-------- Recorded information --------

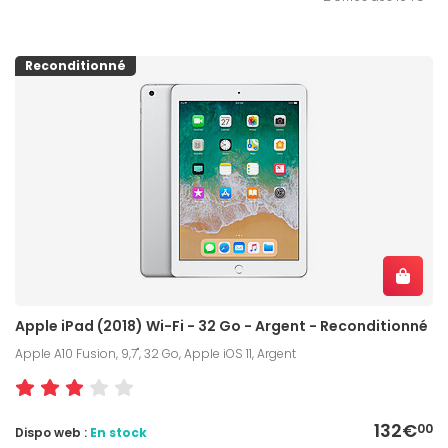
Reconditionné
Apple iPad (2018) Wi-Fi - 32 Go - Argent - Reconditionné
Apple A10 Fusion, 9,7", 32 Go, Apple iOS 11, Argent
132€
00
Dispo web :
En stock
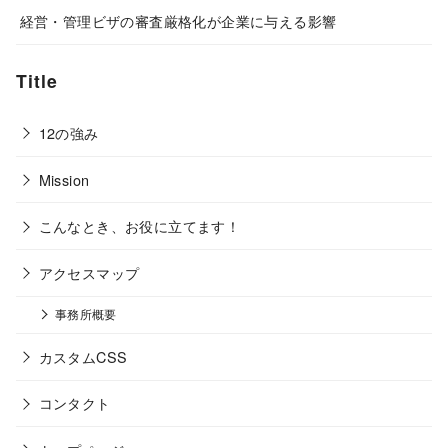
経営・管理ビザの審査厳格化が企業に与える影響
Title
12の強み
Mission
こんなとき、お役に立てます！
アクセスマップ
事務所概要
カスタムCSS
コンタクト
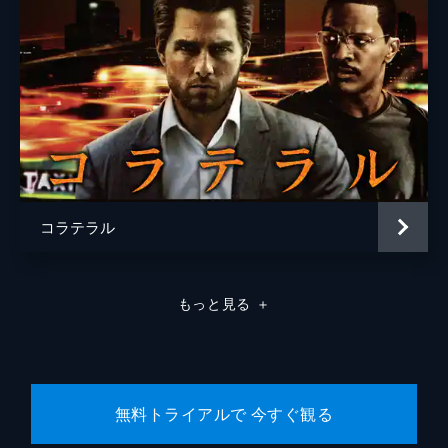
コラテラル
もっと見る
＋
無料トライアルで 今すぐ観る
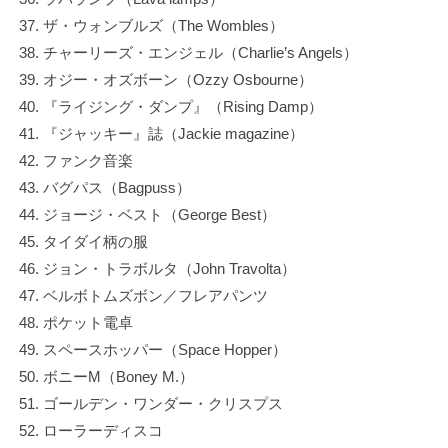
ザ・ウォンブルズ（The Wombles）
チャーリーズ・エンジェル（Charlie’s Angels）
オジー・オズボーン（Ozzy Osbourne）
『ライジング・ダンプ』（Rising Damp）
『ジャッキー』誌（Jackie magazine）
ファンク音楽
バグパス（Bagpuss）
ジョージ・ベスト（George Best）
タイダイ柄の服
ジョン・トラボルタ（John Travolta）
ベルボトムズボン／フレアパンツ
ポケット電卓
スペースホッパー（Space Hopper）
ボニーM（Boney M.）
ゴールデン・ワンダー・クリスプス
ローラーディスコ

--------

Goal of the exercise. Every line in the data that includes the word "Reconditionné" should be counted, and only the resulting number given.

Response area. 2